> [DATA IN THIS EXERCISE]:
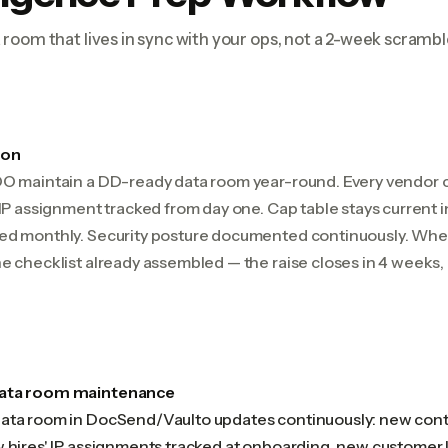
room that lives in sync with your ops, not a 2-week scrambl
ion
OO maintain a DD-ready data room year-round. Every vendor c
 IP assignment tracked from day one. Cap table stays current 
ed monthly. Security posture documented continuously. When
e checklist already assembled — the raise closes in 4 weeks, 
data room maintenance
ata room in DocSend/Vaulto updates continuously: new contr
w hires' IP assignments tracked at onboarding, new customer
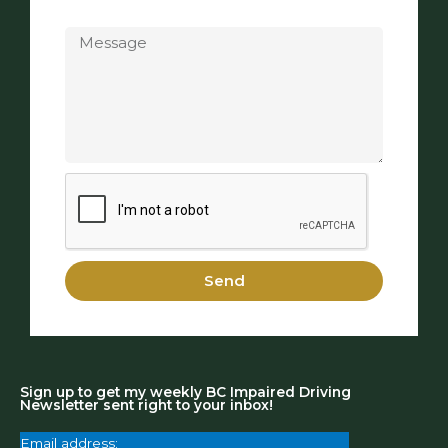
Message
Send
Sign up to get my weekly BC Impaired Driving
Newsletter sent right to your inbox!
Email address:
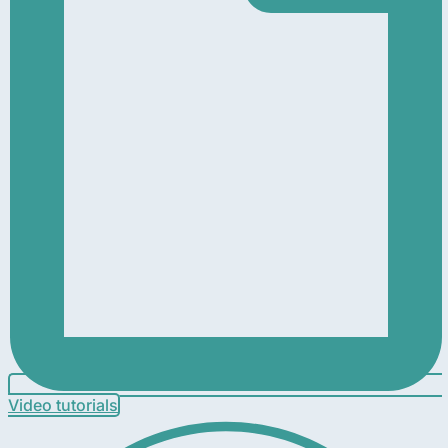
Video tutorials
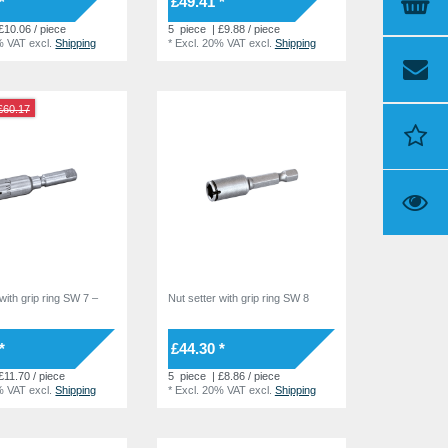
*
£49.41 *
£10.06 / piece
5
piece
| £9.88 / piece
% VAT
excl.
Shipping
*
Excl. 20% VAT
excl.
Shipping
£60.17
with grip ring SW 7 –
Nut setter with grip ring SW 8
*
£44.30 *
£11.70 / piece
5
piece
| £8.86 / piece
% VAT
excl.
Shipping
*
Excl. 20% VAT
excl.
Shipping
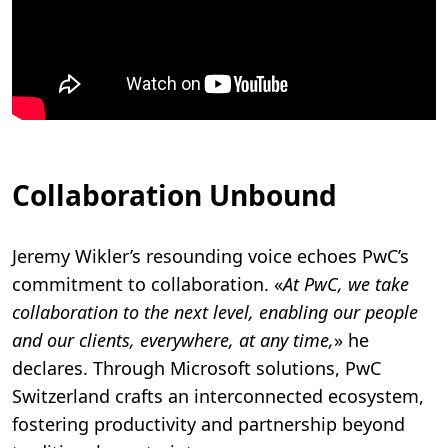
Collaboration Unbound
Jeremy Wikler’s resounding voice echoes PwC’s
commitment to collaboration. «
At PwC, we take
collaboration to the next level, enabling our people
and our clients, everywhere, at any time,
» he
declares. Through Microsoft solutions, PwC
Switzerland crafts an interconnected ecosystem,
fostering productivity and partnership beyond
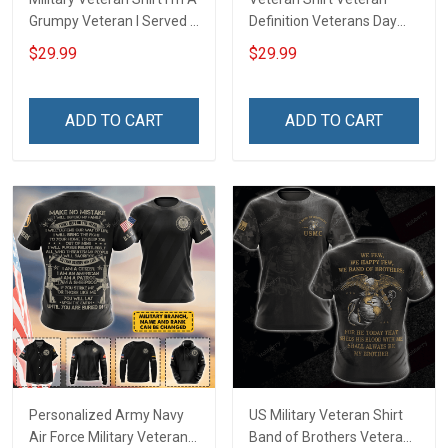
Grumpy Veteran I Served I
Definition Veterans Day
Sacrificed I Don't Regret
Memorial Day Gift Army
$29.99
$29.99
Oath of Enlistment has no
Navy Air Force Military T-
expiration date Veterans
shirt Hoodie Sweatshirt
Day Gift T-shirt Zip Hoodie
Polo Shirt
ADD TO CART
ADD TO CART
Sweatshirt
Personalized Army Navy
US Military Veteran Shirt
Air Force Military Veteran
Band of Brothers Veterans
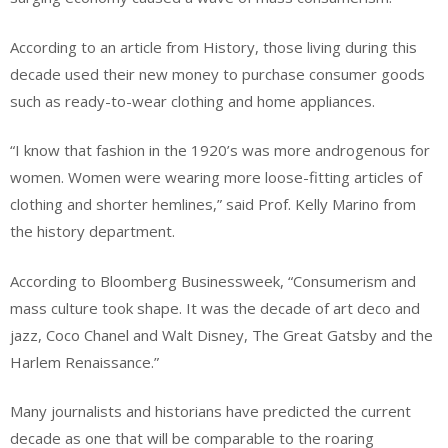
According to an article from History, those living during this
decade used their new money to purchase consumer goods
such as ready-to-wear clothing and home appliances.
“I know that fashion in the 1920’s was more androgenous for
women. Women were wearing more loose-fitting articles of
clothing and shorter hemlines,” said Prof. Kelly Marino from
the history department.
According to Bloomberg Businessweek, “Consumerism and
mass culture took shape. It was the decade of art deco and
jazz, Coco Chanel and Walt Disney, The Great Gatsby and the
Harlem Renaissance.”
Many journalists and historians have predicted the current
decade as one that will be comparable to the roaring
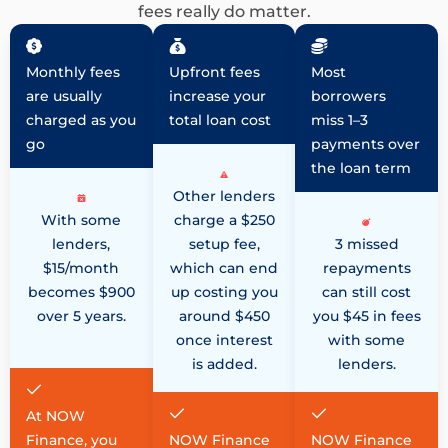
fees really do matter.
Monthly fees
Upfront fees
Most
are usually
increase your
borrowers
charged as you
total loan cost
miss 1–3
go
payments over
the loan term
Other lenders
With some
charge a $250
lenders,
setup fee,
3 missed
$15/month
which can end
repayments
becomes $900
up costing you
can still cost
over 5 years.
around $450
you $45 in fees
once interest
with some
is added.
lenders.
At NOW
Finance, you
NOW Finance
NOW Finance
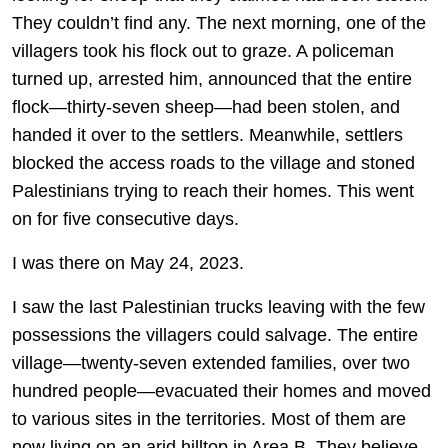
They couldn’t find any. The next morning, one of the
villagers took his flock out to graze. A policeman
turned up, arrested him, announced that the entire
flock—thirty-seven sheep—had been stolen, and
handed it over to the settlers. Meanwhile, settlers
blocked the access roads to the village and stoned
Palestinians trying to reach their homes. This went
on for five consecutive days.
I was there on May 24, 2023.
I saw the last Palestinian trucks leaving with the few
possessions the villagers could salvage. The entire
village—twenty-seven extended families, over two
hundred people—evacuated their homes and moved
to various sites in the territories. Most of them are
now living on an arid hilltop in Area B. They believe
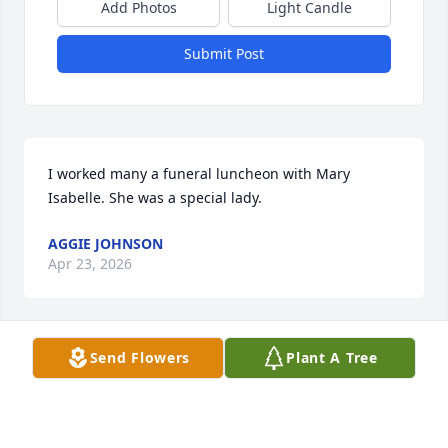
Add Photos
Light Candle
Submit Post
I worked many a funeral luncheon with Mary 
Isabelle. She was a special lady.
AGGIE JOHNSON
Apr 23, 2026
Send Flowers
Plant A Tree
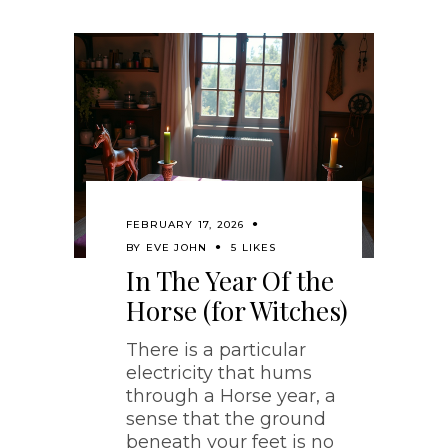
FEBRUARY 17, 2026
BY
EVE JOHN
5 LIKES
In The Year Of the
Horse (for Witches)
There is a particular
electricity that hums
through a Horse year, a
sense that the ground
beneath your feet is no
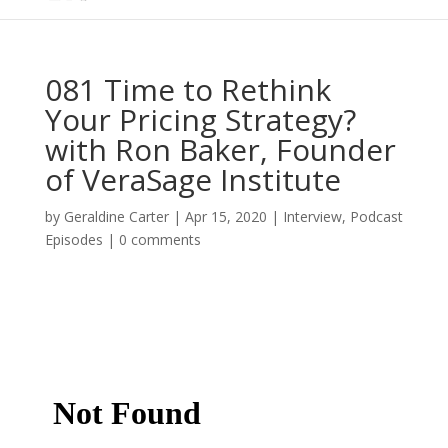
081 Time to Rethink
Your Pricing Strategy?
with Ron Baker, Founder
of VeraSage Institute
by
Geraldine Carter
|
Apr 15, 2020
|
Interview
,
Podcast
Episodes
|
0 comments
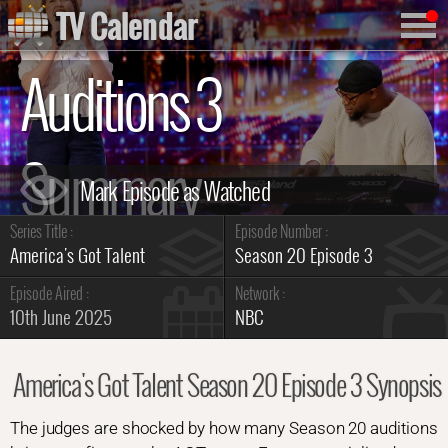
TV Calendar
Auditions 3
Summary
Series Title :
Episode Number :
America's Got Talent
Season 20 Episode 3
Episode Aired :
Network :
10th June 2025
NBC
America's Got Talent Season 20 Episode 3 Synopsis
The judges are shocked by how many Season 20 auditions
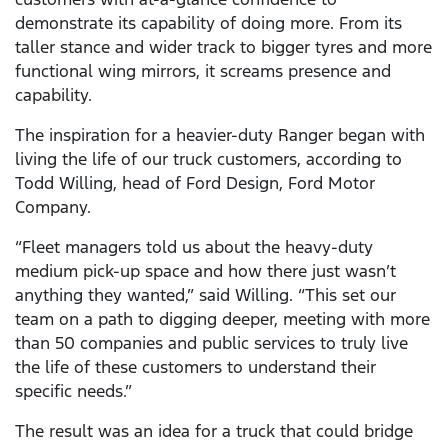
demonstrate its capability of doing more. From its
taller stance and wider track to bigger tyres and more
functional wing mirrors, it screams presence and
capability.
The inspiration for a heavier-duty Ranger began with
living the life of our truck customers, according to
Todd Willing, head of Ford Design, Ford Motor
Company.
“Fleet managers told us about the heavy-duty
medium pick-up space and how there just wasn’t
anything they wanted,” said Willing. “This set our
team on a path to digging deeper, meeting with more
than 50 companies and public services to truly live
the life of these customers to understand their
specific needs.”
The result was an idea for a truck that could bridge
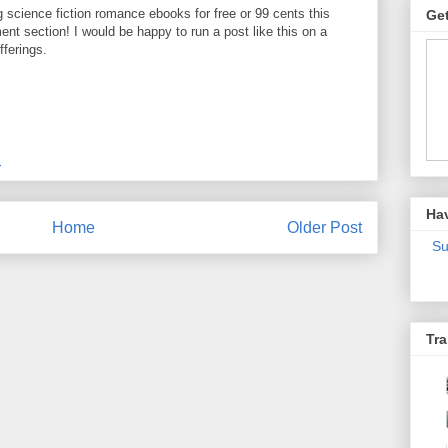
ng science fiction romance ebooks for free or 99 cents this
Get
t section! I would be happy to run a post like this on a
fferings.
M
Ha
Home
Older Post
Su
Tra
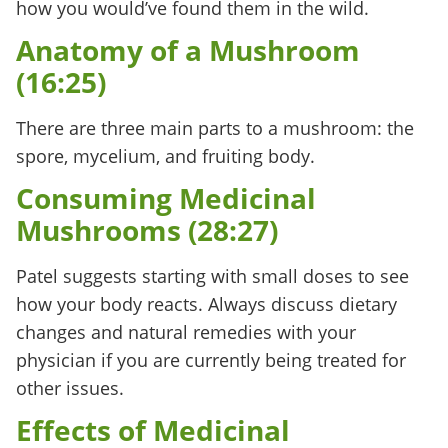
how you would’ve found them in the wild.
Anatomy of a Mushroom
(16:25)
There are three main parts to a mushroom: the
spore, mycelium, and fruiting body.
Consuming Medicinal
Mushrooms (28:27)
Patel suggests starting with small doses to see
how your body reacts. Always discuss dietary
changes and natural remedies with your
physician if you are currently being treated for
other issues.
Effects of Medicinal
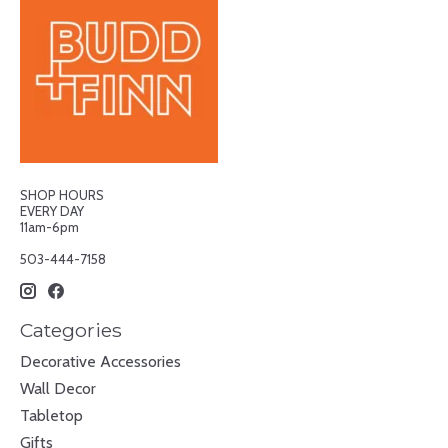
SHOP HOURS
EVERY DAY
11am-6pm
503-444-7158
Categories
Decorative Accessories
Wall Decor
Tabletop
Gifts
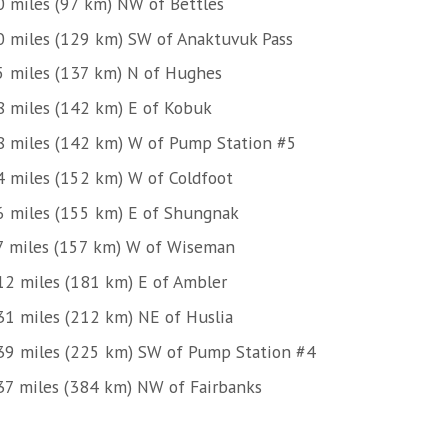
0 miles (97 km) NW of Bettles
0 miles (129 km) SW of Anaktuvuk Pass
5 miles (137 km) N of Hughes
8 miles (142 km) E of Kobuk
8 miles (142 km) W of Pump Station #5
4 miles (152 km) W of Coldfoot
6 miles (155 km) E of Shungnak
7 miles (157 km) W of Wiseman
12 miles (181 km) E of Ambler
31 miles (212 km) NE of Huslia
39 miles (225 km) SW of Pump Station #4
37 miles (384 km) NW of Fairbanks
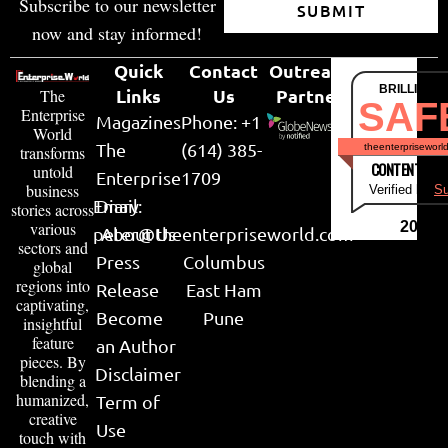
Subscribe to our newsletter
SUBMIT
now and stay informed!
Quick
Contact
Outreach
BRILLIANT
Links
Us
Partner
The
SAF
Enterprise
Magazines
Phone: +1
World
The
(614) 385-
theenterpriseworl
transforms
CONTENT & LI
untold
Enterprise
1709
business
Verified by
Su
Email:
Diary
stories across
various
2026
peter@theenterpriseworld.com
About Us
sectors and
Press
Columbus
global
regions into
Release
East Ham
captivating,
Become
Pune
insightful
feature
an Author
pieces. By
Disclaimer
blending a
humanized,
Term of
creative
Use
touch with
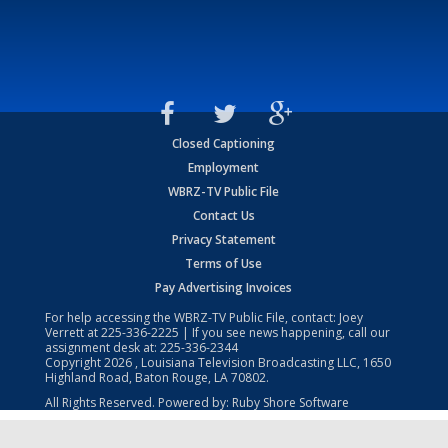
Closed Captioning
Employment
WBRZ-TV Public File
Contact Us
Privacy Statement
Terms of Use
Pay Advertising Invoices
For help accessing the WBRZ-TV Public File, contact: Joey
Verrett at
225-336-2225
| If you see news happening, call our
assignment desk at:
225-336-2344
Copyright
2026
, Louisiana Television Broadcasting LLC, 1650
Highland Road, Baton Rouge, LA 70802.
All Rights Reserved. Powered by:
Ruby Shore Software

> [WHAT THIS TASK INVOLVES]: Each line from the one that contains "Isabelle. She was a special lady." down to the one that contains "The result was" is to be returned exactly as it stands above, both ends included, with pictures removed.

> [YOUR SOLUTION]:
Isabelle. She was a special lady.
AGGIE JOHNSON
Apr 23, 2026
Send Flowers
Plant A Tree
FEBRUARY 17, 2026
BY
EVE JOHN
5 LIKES
In The Year Of the
Horse (for Witches)
There is a particular
electricity that hums
through a Horse year, a
sense that the ground
beneath your feet is no
081 Time to Rethink
Your Pricing Strategy?
with Ron Baker, Founder
of VeraSage Institute
by
Geraldine Carter
|
Apr 15, 2020
|
Interview
,
Podcast
Episodes
|
0 comments
TV Calendar
Auditions 3
Summary
Series Title :
Episode Number :
America's Got Talent
Season 20 Episode 3
Episode Aired :
Network :
10th June 2025
NBC
America's Got Talent Season 20 Episode 3 Synopsis
The judges are shocked by how many Season 20 auditions
demonstrate its capability of doing more. From its
taller stance and wider track to bigger tyres and more
functional wing mirrors, it screams presence and
capability.
The inspiration for a heavier-duty Ranger began with
living the life of our truck customers, according to
Todd Willing, head of Ford Design, Ford Motor
Company.
“Fleet managers told us about the heavy-duty
medium pick-up space and how there just wasn’t
anything they wanted,” said Willing. “This set our
team on a path to digging deeper, meeting with more
than 50 companies and public services to truly live
the life of these customers to understand their
specific needs.”
The result was an idea for a truck that could bridge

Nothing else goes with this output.